Therapeutic hypothermia has been shown to improve survival and health outcomes for adults after cardiac arrest and for newborns with brain injury due to a lack of oxygen at birth. This research was the first time the  treatment has been studied in infants or children admitted to hospitals with cardiac arrest.

"Our results show that therapeutic hypothermia is no more effective for treating children after out-of-hospital cardiac arrest than maintaining body temperature within the normal range, " said co-principal investigator Frank W. Moler, MD, a professor in the Department of Pediatrics and Communicable Diseases at the University of Michigan, Ann Arbor. "Both treatments help to control fever and result in similar outcomes for patients."

The study included 295 participants from 2 days to 18 years old who were admitted to children's hospitals for cardiac arrest, required chest compressions for at least two minutes and remained dependent on mechanical ventilation to breathe. One treatment group received body cooling for two days followed by three days of normal temperature control. The other group received normal temperature control for five days.

During the treatment, study participants lay between special blankets.
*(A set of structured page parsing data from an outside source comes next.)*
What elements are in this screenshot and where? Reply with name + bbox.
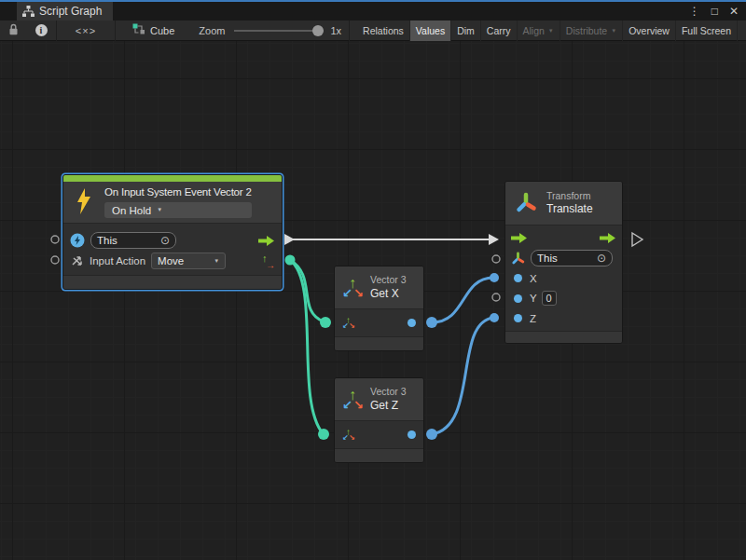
getx-input-port[interactable]: [320, 317, 331, 328]
relations-button[interactable]: Relations: [357, 20, 410, 41]
node-footer: [505, 331, 622, 343]
tab-title: Script Graph: [39, 5, 102, 18]
node-title: Get Z: [370, 399, 407, 413]
input-action-icon: [70, 254, 84, 267]
node-on-input-system-event[interactable]: On Input System Event Vector 2 On Hold ▼: [62, 174, 283, 290]
object-picker-icon[interactable]: ⊙: [160, 235, 170, 246]
translate-y-port[interactable]: [492, 294, 500, 301]
lock-button[interactable]: [0, 20, 26, 41]
toolbar-separator: [349, 20, 350, 41]
overview-button[interactable]: Overview: [623, 20, 676, 41]
port-y-dot[interactable]: [514, 294, 522, 303]
input-action-dropdown[interactable]: Move ▼: [151, 253, 226, 269]
toolbar-separator: [115, 20, 116, 41]
translate-target-field[interactable]: This ⊙: [531, 250, 613, 266]
translate-z-wire-port[interactable]: [490, 313, 499, 322]
graph-canvas[interactable]: On Input System Event Vector 2 On Hold ▼: [0, 41, 746, 560]
script-graph-asset-icon: [132, 23, 145, 37]
port-z-label: Z: [530, 313, 536, 324]
lightning-bolt-icon: [75, 187, 93, 219]
zoom-slider-handle[interactable]: [312, 25, 324, 36]
code-view-button[interactable]: <×>: [57, 20, 115, 41]
port-x-label: X: [530, 273, 537, 284]
node-footer: [335, 448, 423, 462]
vector3-icon: ↑↙↘: [342, 388, 365, 412]
translate-x-wire-port[interactable]: [490, 273, 499, 282]
zoom-slider[interactable]: [234, 25, 324, 36]
zoom-label: Zoom: [199, 25, 225, 36]
dim-button[interactable]: Dim: [451, 20, 481, 41]
float-wire-getx-to-x: [432, 278, 493, 322]
getx-output-wire-port[interactable]: [426, 317, 437, 328]
chevron-down-icon: ▼: [214, 258, 219, 264]
script-graph-window: Script Graph ⋮ □ ✕ i <×>: [0, 0, 746, 560]
node-footer: [63, 275, 282, 289]
object-picker-icon[interactable]: ⊙: [597, 253, 606, 264]
toolbar-toggles: Relations Values Dim Carry Align ▼ Distr…: [357, 20, 738, 41]
input-action-label: Input Action: [90, 255, 145, 266]
zoom-value: 1x: [330, 25, 341, 36]
values-button[interactable]: Values: [410, 20, 451, 41]
event-mode-dropdown[interactable]: On Hold ▼: [104, 202, 252, 218]
event-action-port[interactable]: [51, 256, 59, 264]
flow-output-arrow-icon[interactable]: [600, 232, 616, 244]
window-maximize-button[interactable]: □: [711, 2, 718, 20]
getz-input-port[interactable]: [318, 429, 329, 440]
node-category: Vector 3: [370, 386, 407, 398]
zoom-slider-track: [234, 30, 324, 32]
float-output-port-dot[interactable]: [408, 319, 416, 327]
vector2-output-icon[interactable]: ↑→: [260, 253, 275, 269]
graph-toolbar: i <×> Cube Zoom 1x: [0, 20, 746, 41]
lock-icon: [8, 23, 19, 37]
event-this-type-icon: [70, 233, 85, 248]
port-y-value-field[interactable]: 0: [542, 291, 557, 306]
chevron-down-icon: ▼: [611, 28, 616, 34]
node-title: Translate: [546, 202, 593, 216]
graph-breadcrumb[interactable]: Cube: [132, 23, 174, 37]
flow-input-arrow-icon[interactable]: [511, 232, 528, 244]
translate-this-port[interactable]: [492, 255, 500, 263]
window-menu-button[interactable]: ⋮: [689, 2, 700, 20]
transform-port-icon[interactable]: [511, 252, 525, 266]
vector3-icon: ↑↙↘: [342, 276, 365, 300]
info-icon: i: [35, 24, 48, 36]
chevron-down-icon: ▼: [548, 28, 554, 34]
port-x-dot[interactable]: [514, 274, 522, 282]
info-button[interactable]: i: [26, 20, 56, 41]
flow-output-arrow-icon[interactable]: [258, 235, 275, 247]
node-title: Get X: [370, 287, 407, 301]
node-category: Vector 3: [370, 274, 407, 286]
chevron-down-icon: ▼: [157, 207, 162, 214]
getz-output-wire-port[interactable]: [426, 429, 437, 440]
node-title: On Input System Event Vector 2: [104, 185, 252, 198]
zoom-control: Zoom 1x: [199, 25, 341, 36]
window-controls: ⋮ □ ✕: [689, 2, 739, 20]
node-translate[interactable]: Transform Translate: [504, 181, 623, 344]
event-this-port[interactable]: [51, 236, 59, 243]
carry-button[interactable]: Carry: [481, 20, 518, 41]
node-category: Transform: [546, 190, 593, 202]
distribute-button: Distribute ▼: [560, 20, 623, 41]
vector2-output-port[interactable]: [285, 255, 296, 266]
tab-bar: Script Graph ⋮ □ ✕: [0, 2, 746, 20]
tab-script-graph[interactable]: Script Graph: [17, 2, 113, 20]
flow-wire-dest-arrow-icon: [489, 234, 499, 245]
node-get-x[interactable]: ↑↙↘ Vector 3 Get X ↑↙↘: [334, 266, 424, 351]
event-accent-bar: [63, 175, 282, 182]
translate-flow-out-arrow-icon[interactable]: [632, 233, 642, 246]
vector3-input-port-icon[interactable]: ↑↙↘: [342, 428, 356, 443]
transform-icon: [515, 192, 537, 214]
code-icon: <×>: [76, 25, 96, 36]
event-target-field[interactable]: This ⊙: [90, 232, 176, 249]
flow-wire-source-arrow-icon: [284, 234, 295, 245]
vector2-wire-to-getz: [290, 260, 323, 433]
window-close-button[interactable]: ✕: [729, 2, 739, 20]
port-z-dot[interactable]: [514, 314, 522, 322]
vector3-input-port-icon[interactable]: ↑↙↘: [342, 316, 356, 331]
graph-name: Cube: [150, 25, 174, 36]
align-button: Align ▼: [518, 20, 560, 41]
node-get-z[interactable]: ↑↙↘ Vector 3 Get Z ↑↙↘: [334, 377, 424, 463]
vector2-wire-to-getx: [290, 260, 324, 321]
full-screen-button[interactable]: Full Screen: [676, 20, 738, 41]
float-output-port-dot[interactable]: [408, 430, 416, 439]
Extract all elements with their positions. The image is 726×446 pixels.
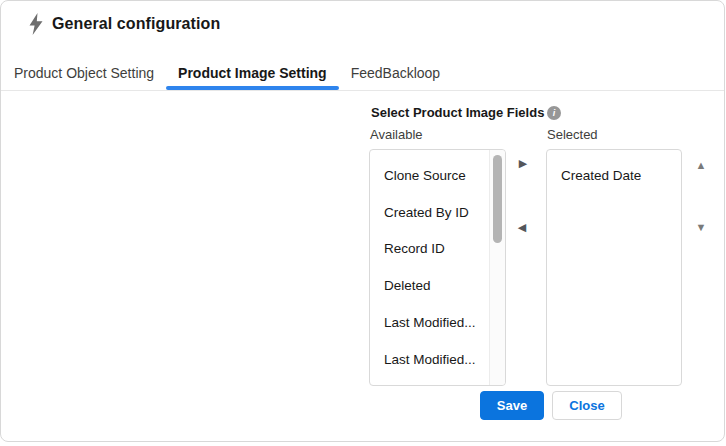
tab-product-image-setting[interactable]: Product Image Setting xyxy=(166,56,339,90)
list-item[interactable]: Last Modified... xyxy=(370,304,505,341)
save-button[interactable]: Save xyxy=(480,391,544,420)
list-item[interactable]: Record ID xyxy=(370,231,505,268)
selected-label: Selected xyxy=(547,127,598,142)
general-configuration-card: General configuration Product Object Set… xyxy=(0,0,725,442)
tab-feedbackloop[interactable]: FeedBackloop xyxy=(339,56,453,90)
list-item[interactable]: Clone Source xyxy=(370,157,505,194)
available-listbox[interactable]: Clone Source Created By ID Record ID Del… xyxy=(369,149,506,386)
section-label: Select Product Image Fields xyxy=(371,105,544,120)
tab-label: Product Object Setting xyxy=(14,65,154,81)
available-label: Available xyxy=(370,127,423,142)
move-right-icon[interactable]: ▶ xyxy=(515,155,531,171)
list-item[interactable]: Last Modified... xyxy=(370,341,505,378)
list-item[interactable]: Created By ID xyxy=(370,194,505,231)
close-button[interactable]: Close xyxy=(552,391,622,420)
scrollbar-thumb[interactable] xyxy=(493,155,502,243)
available-list: Clone Source Created By ID Record ID Del… xyxy=(370,150,505,378)
tab-product-object-setting[interactable]: Product Object Setting xyxy=(2,56,166,90)
active-tab-underline xyxy=(166,86,339,90)
move-down-icon[interactable]: ▼ xyxy=(693,219,709,235)
selected-list: Created Date xyxy=(547,150,681,194)
list-item[interactable]: Created Date xyxy=(547,157,681,194)
tab-bar: Product Object Setting Product Image Set… xyxy=(1,56,724,91)
selected-listbox[interactable]: Created Date xyxy=(546,149,682,386)
scrollbar-track[interactable] xyxy=(489,150,505,385)
page-header: General configuration xyxy=(28,13,220,35)
tab-label: Product Image Setting xyxy=(178,65,327,81)
tab-label: FeedBackloop xyxy=(351,65,441,81)
page-title: General configuration xyxy=(52,15,220,33)
list-item[interactable]: Deleted xyxy=(370,267,505,304)
move-up-icon[interactable]: ▲ xyxy=(693,157,709,173)
info-icon[interactable]: i xyxy=(547,106,561,120)
lightning-icon xyxy=(28,13,44,35)
move-left-icon[interactable]: ◀ xyxy=(514,219,530,235)
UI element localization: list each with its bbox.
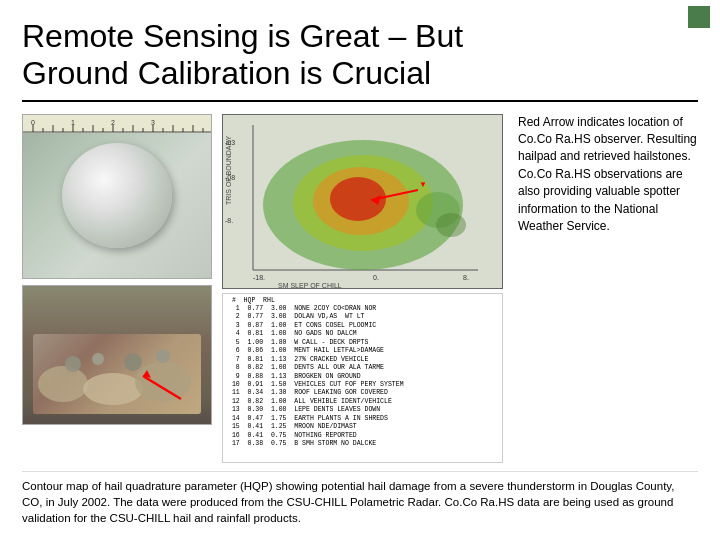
svg-point-29 (124, 353, 142, 371)
ground-background (23, 286, 211, 424)
svg-point-26 (135, 362, 191, 402)
footer-caption-text: Contour map of hail quadrature parameter… (22, 480, 674, 524)
radar-map-content: -03 -08 -8. -18. 0. 8. SM SLEP OF CHILL … (223, 115, 502, 288)
left-images: 0 1 2 3 (22, 114, 212, 463)
hailstone-ball (62, 143, 172, 248)
data-table-content: # HQP RHL 1 0.77 3.00 NONE 2COY CO<DRAN … (228, 297, 497, 449)
svg-text:-8.: -8. (225, 217, 233, 224)
content-area: 0 1 2 3 (22, 114, 698, 463)
svg-text:0.: 0. (373, 274, 379, 281)
svg-point-52 (436, 213, 466, 237)
svg-text:SM SLEP OF CHILL: SM SLEP OF CHILL (278, 282, 342, 289)
data-table: # HQP RHL 1 0.77 3.00 NONE 2COY CO<DRAN … (222, 293, 503, 463)
svg-text:3: 3 (151, 119, 155, 126)
svg-point-30 (156, 349, 170, 363)
slide-title: Remote Sensing is Great – But Ground Cal… (22, 18, 698, 92)
svg-text:-18.: -18. (253, 274, 265, 281)
svg-text:8.: 8. (463, 274, 469, 281)
slide-number (688, 6, 710, 28)
svg-point-28 (92, 353, 104, 365)
svg-point-27 (65, 356, 81, 372)
center-map: -03 -08 -8. -18. 0. 8. SM SLEP OF CHILL … (222, 114, 503, 463)
svg-text:2: 2 (111, 119, 115, 126)
footer-caption: Contour map of hail quadrature parameter… (22, 471, 698, 526)
svg-point-25 (83, 373, 143, 405)
svg-point-24 (38, 366, 88, 402)
right-annotation: Red Arrow indicates location of Co.Co Ra… (513, 114, 698, 463)
svg-text:▼: ▼ (419, 180, 427, 189)
radar-map: -03 -08 -8. -18. 0. 8. SM SLEP OF CHILL … (222, 114, 503, 289)
title-line2: Ground Calibration is Crucial (22, 55, 431, 91)
slide-container: Remote Sensing is Great – But Ground Cal… (0, 0, 720, 540)
svg-text:TRIS OF BOUNDARY: TRIS OF BOUNDARY (225, 135, 232, 204)
svg-rect-0 (23, 115, 212, 133)
title-line1: Remote Sensing is Great – But (22, 18, 463, 54)
ground-detail (33, 334, 201, 414)
title-section: Remote Sensing is Great – But Ground Cal… (22, 18, 698, 102)
ruler: 0 1 2 3 (23, 115, 211, 133)
ground-items-photo (22, 285, 212, 425)
hailstone-photo: 0 1 2 3 (22, 114, 212, 279)
right-annotation-text: Red Arrow indicates location of Co.Co Ra… (518, 115, 697, 233)
svg-text:1: 1 (71, 119, 75, 126)
svg-text:0: 0 (31, 119, 35, 126)
hailstone-background: 0 1 2 3 (23, 115, 211, 278)
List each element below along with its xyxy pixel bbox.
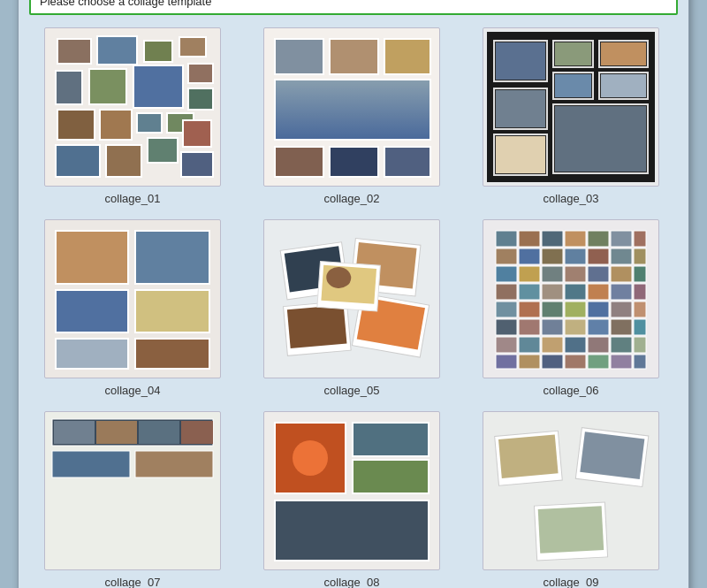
svg-rect-9 xyxy=(57,110,95,140)
template-label-06: collage_06 xyxy=(544,384,599,397)
svg-rect-32 xyxy=(601,42,646,65)
svg-rect-73 xyxy=(634,248,646,264)
svg-rect-64 xyxy=(588,231,609,247)
svg-rect-109 xyxy=(496,355,517,369)
svg-rect-46 xyxy=(135,290,209,332)
template-thumb-09 xyxy=(483,411,659,570)
template-thumb-08 xyxy=(263,411,440,570)
template-item-collage03[interactable]: collage_03 xyxy=(468,27,674,205)
svg-rect-63 xyxy=(565,231,586,247)
template-scroll-area[interactable]: collage_01 xyxy=(27,22,680,588)
svg-rect-10 xyxy=(100,110,132,140)
svg-rect-30 xyxy=(555,42,591,65)
svg-rect-93 xyxy=(611,302,632,317)
svg-rect-100 xyxy=(611,319,632,335)
template-item-collage05[interactable]: collage_05 xyxy=(248,219,455,397)
svg-rect-44 xyxy=(135,231,209,284)
template-thumb-01 xyxy=(44,27,221,187)
svg-rect-11 xyxy=(137,113,162,133)
svg-rect-106 xyxy=(588,337,609,353)
template-thumb-06 xyxy=(483,219,659,378)
svg-rect-13 xyxy=(56,145,100,177)
svg-rect-62 xyxy=(542,231,563,247)
svg-rect-5 xyxy=(89,69,126,104)
svg-rect-16 xyxy=(183,120,211,147)
svg-rect-42 xyxy=(496,136,545,173)
template-item-collage02[interactable]: collage_02 xyxy=(248,27,455,205)
svg-rect-60 xyxy=(496,231,517,247)
svg-rect-102 xyxy=(496,337,517,353)
template-item-collage06[interactable]: collage_06 xyxy=(468,219,674,397)
svg-rect-19 xyxy=(330,39,378,74)
svg-rect-129 xyxy=(498,435,559,478)
svg-rect-24 xyxy=(330,147,378,177)
svg-rect-66 xyxy=(634,231,646,247)
svg-rect-90 xyxy=(542,302,563,317)
template-item-collage04[interactable]: collage_04 xyxy=(29,219,236,397)
svg-rect-105 xyxy=(565,337,586,353)
svg-rect-25 xyxy=(384,147,430,177)
svg-point-124 xyxy=(293,440,328,476)
svg-rect-107 xyxy=(611,337,632,353)
svg-rect-15 xyxy=(148,138,178,163)
template-label-01: collage_01 xyxy=(105,192,161,205)
svg-rect-112 xyxy=(565,355,586,369)
svg-rect-82 xyxy=(519,284,540,300)
svg-rect-133 xyxy=(538,506,604,554)
svg-rect-28 xyxy=(496,42,545,80)
svg-rect-67 xyxy=(496,248,517,264)
svg-rect-72 xyxy=(611,248,632,264)
template-label-09: collage_09 xyxy=(544,576,599,588)
svg-rect-65 xyxy=(611,231,632,247)
template-label-04: collage_04 xyxy=(105,384,161,397)
svg-rect-114 xyxy=(611,355,632,369)
svg-rect-38 xyxy=(496,90,545,127)
template-label-05: collage_05 xyxy=(324,384,380,397)
svg-rect-115 xyxy=(634,355,646,369)
svg-rect-80 xyxy=(634,266,646,282)
instruction-box: Please choose a collage template xyxy=(29,0,678,15)
svg-rect-54 xyxy=(287,305,347,348)
template-item-collage08[interactable]: collage_08 xyxy=(248,411,455,588)
template-grid: collage_01 xyxy=(27,22,676,588)
choose-template-dialog: Choose Template × Please choose a collag… xyxy=(18,0,689,588)
svg-rect-85 xyxy=(588,284,609,300)
svg-rect-110 xyxy=(519,355,540,369)
template-item-collage09[interactable]: collage_09 xyxy=(468,411,674,588)
svg-rect-79 xyxy=(611,266,632,282)
svg-rect-87 xyxy=(634,284,646,300)
svg-rect-88 xyxy=(496,302,517,317)
svg-rect-45 xyxy=(56,290,128,332)
svg-rect-113 xyxy=(588,355,609,369)
svg-rect-97 xyxy=(542,319,563,335)
svg-rect-83 xyxy=(542,284,563,300)
svg-rect-104 xyxy=(542,337,563,353)
template-thumb-05 xyxy=(263,219,440,378)
svg-rect-127 xyxy=(275,500,429,561)
svg-rect-120 xyxy=(181,421,213,444)
svg-rect-68 xyxy=(519,248,540,264)
template-label-02: collage_02 xyxy=(324,192,380,205)
template-label-03: collage_03 xyxy=(544,192,599,205)
svg-rect-18 xyxy=(275,39,323,74)
svg-rect-89 xyxy=(519,302,540,317)
template-thumb-07 xyxy=(44,411,221,570)
template-item-collage01[interactable]: collage_01 xyxy=(29,27,236,205)
svg-rect-78 xyxy=(588,266,609,282)
svg-rect-111 xyxy=(542,355,563,369)
svg-rect-1 xyxy=(97,36,137,65)
svg-rect-75 xyxy=(519,266,540,282)
template-item-collage07[interactable]: collage_07 xyxy=(29,411,236,588)
svg-rect-40 xyxy=(555,106,646,172)
svg-rect-122 xyxy=(135,451,213,477)
svg-rect-14 xyxy=(106,145,141,177)
svg-rect-69 xyxy=(542,248,563,264)
svg-rect-103 xyxy=(519,337,540,353)
svg-rect-108 xyxy=(634,337,646,353)
template-thumb-02 xyxy=(263,27,440,187)
svg-rect-20 xyxy=(384,39,430,74)
svg-rect-22 xyxy=(275,80,430,140)
svg-rect-94 xyxy=(634,302,646,317)
svg-rect-3 xyxy=(179,37,206,57)
template-thumb-03 xyxy=(483,27,659,187)
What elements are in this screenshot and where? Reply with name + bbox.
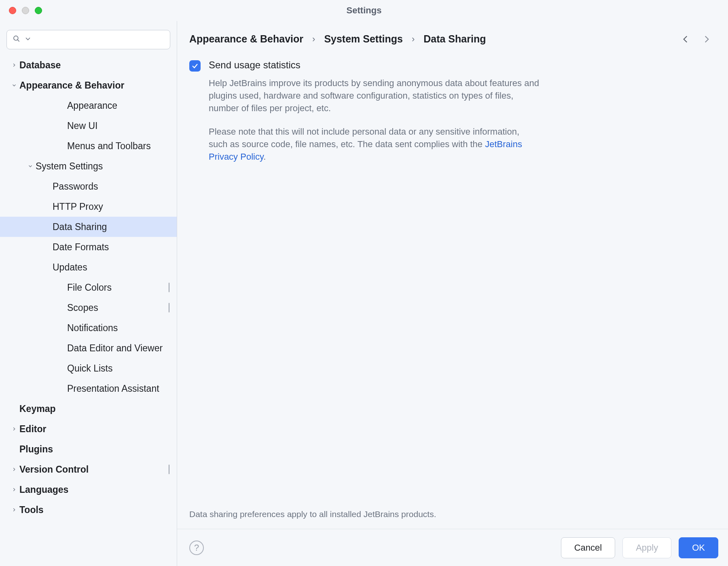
tree-item[interactable]: Scopes	[0, 298, 177, 318]
scope-box-icon	[169, 465, 169, 474]
tree-item[interactable]: File Colors	[0, 277, 177, 298]
forward-arrow-icon	[701, 34, 712, 44]
tree-item[interactable]: Date Formats	[0, 237, 177, 257]
breadcrumb-item: Data Sharing	[423, 33, 486, 45]
close-window-button[interactable]	[9, 7, 16, 14]
window-title: Settings	[0, 5, 728, 16]
scope-box-icon	[169, 303, 169, 313]
tree-item-label: File Colors	[67, 282, 112, 293]
tree-item[interactable]: HTTP Proxy	[0, 196, 177, 217]
tree-item-label: Database	[19, 60, 61, 71]
settings-window: Settings DatabaseAppearance & BehaviorAp…	[0, 0, 728, 566]
tree-item[interactable]: Appearance & Behavior	[0, 75, 177, 95]
chevron-right-icon	[11, 61, 18, 69]
tree-item-label: Plugins	[19, 444, 53, 455]
tree-item[interactable]: Keymap	[0, 399, 177, 419]
tree-item[interactable]: Passwords	[0, 176, 177, 196]
breadcrumb-item[interactable]: System Settings	[324, 33, 403, 45]
tree-item[interactable]: Data Editor and Viewer	[0, 338, 177, 358]
cancel-button[interactable]: Cancel	[561, 537, 615, 558]
titlebar: Settings	[0, 0, 728, 21]
tree-item[interactable]: Version Control	[0, 459, 177, 479]
chevron-down-icon	[27, 163, 34, 170]
back-arrow-icon[interactable]	[680, 34, 691, 44]
chevron-right-icon	[11, 506, 18, 513]
tree-item-label: Notifications	[67, 323, 118, 334]
send-usage-statistics-label: Send usage statistics	[209, 59, 301, 71]
content-area: Send usage statistics Help JetBrains imp…	[177, 55, 728, 509]
tree-item-label: Updates	[53, 262, 87, 273]
settings-tree[interactable]: DatabaseAppearance & BehaviorAppearanceN…	[0, 55, 177, 566]
tree-item-label: Presentation Assistant	[67, 383, 159, 394]
minimize-window-button[interactable]	[22, 7, 29, 14]
tree-item[interactable]: New UI	[0, 116, 177, 136]
tree-item[interactable]: Updates	[0, 257, 177, 277]
footnote-text: Data sharing preferences apply to all in…	[177, 509, 728, 529]
scope-box-icon	[169, 283, 169, 292]
tree-item[interactable]: Menus and Toolbars	[0, 136, 177, 156]
tree-item-label: HTTP Proxy	[53, 201, 103, 212]
tree-item[interactable]: Tools	[0, 500, 177, 520]
search-input[interactable]	[35, 35, 164, 44]
main-panel: Appearance & Behavior › System Settings …	[177, 21, 728, 566]
tree-item[interactable]: Plugins	[0, 439, 177, 459]
tree-item-label: Appearance & Behavior	[19, 80, 124, 91]
tree-item-label: Keymap	[19, 403, 55, 414]
dialog-footer: ? Cancel Apply OK	[177, 529, 728, 566]
zoom-window-button[interactable]	[35, 7, 42, 14]
description-paragraph: Please note that this will not include p…	[209, 126, 540, 163]
chevron-right-icon: ›	[312, 34, 315, 44]
window-controls	[0, 7, 42, 14]
help-button[interactable]: ?	[189, 541, 204, 555]
breadcrumb: Appearance & Behavior › System Settings …	[189, 33, 486, 45]
chevron-right-icon	[11, 486, 18, 493]
tree-item-label: Scopes	[67, 302, 98, 313]
search-field[interactable]	[6, 30, 170, 49]
tree-item-label: New UI	[67, 120, 97, 131]
apply-button: Apply	[622, 537, 671, 558]
search-icon	[13, 35, 21, 45]
tree-item-label: Tools	[19, 505, 44, 515]
tree-item[interactable]: Editor	[0, 419, 177, 439]
description-paragraph: Help JetBrains improve its products by s…	[209, 77, 540, 114]
tree-item[interactable]: Presentation Assistant	[0, 378, 177, 399]
chevron-right-icon	[11, 425, 18, 433]
tree-item-label: Languages	[19, 484, 68, 495]
chevron-down-icon	[11, 82, 18, 89]
tree-item-label: Appearance	[67, 100, 117, 111]
tree-item-label: Quick Lists	[67, 363, 112, 374]
tree-item[interactable]: System Settings	[0, 156, 177, 176]
breadcrumb-nav	[680, 34, 712, 44]
tree-item-label: Menus and Toolbars	[67, 141, 151, 152]
tree-item[interactable]: Languages	[0, 479, 177, 500]
tree-item[interactable]: Notifications	[0, 318, 177, 338]
svg-line-1	[18, 40, 19, 41]
tree-item-label: Editor	[19, 424, 46, 435]
tree-item[interactable]: Database	[0, 55, 177, 75]
tree-item[interactable]: Quick Lists	[0, 358, 177, 378]
chevron-down-icon	[24, 35, 32, 45]
sidebar: DatabaseAppearance & BehaviorAppearanceN…	[0, 21, 177, 566]
tree-item-label: Date Formats	[53, 242, 109, 253]
tree-item[interactable]: Data Sharing	[0, 217, 177, 237]
tree-item[interactable]: Appearance	[0, 95, 177, 116]
tree-item-label: System Settings	[36, 161, 103, 172]
send-usage-statistics-checkbox[interactable]	[189, 60, 201, 72]
tree-item-label: Version Control	[19, 464, 89, 475]
description-text: Help JetBrains improve its products by s…	[209, 77, 540, 163]
chevron-right-icon: ›	[412, 34, 415, 44]
ok-button[interactable]: OK	[679, 537, 718, 558]
tree-item-label: Passwords	[53, 181, 98, 192]
svg-point-0	[14, 36, 18, 40]
breadcrumb-item[interactable]: Appearance & Behavior	[189, 33, 303, 45]
chevron-right-icon	[11, 466, 18, 473]
tree-item-label: Data Editor and Viewer	[67, 343, 163, 354]
tree-item-label: Data Sharing	[53, 222, 107, 232]
checkmark-icon	[191, 62, 199, 70]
Pumps circulate water through tubes in the blankets to maintain specific body temperature ranges: either a lower range of 89.6-93.2 degrees Fahrenheit or a normal range of 96.8-99.5 degrees Fahrenheit.

One year after treatment, researchers observed no difference in survival or cognitive function between groups.

The researchers are also examining body cooling in hospitalised patients who suffer cardiac arrest, in a separate study. A goal of both studies is preventing fever, which commonly occurs after cardiac arrest and can lead to more severe outcomes.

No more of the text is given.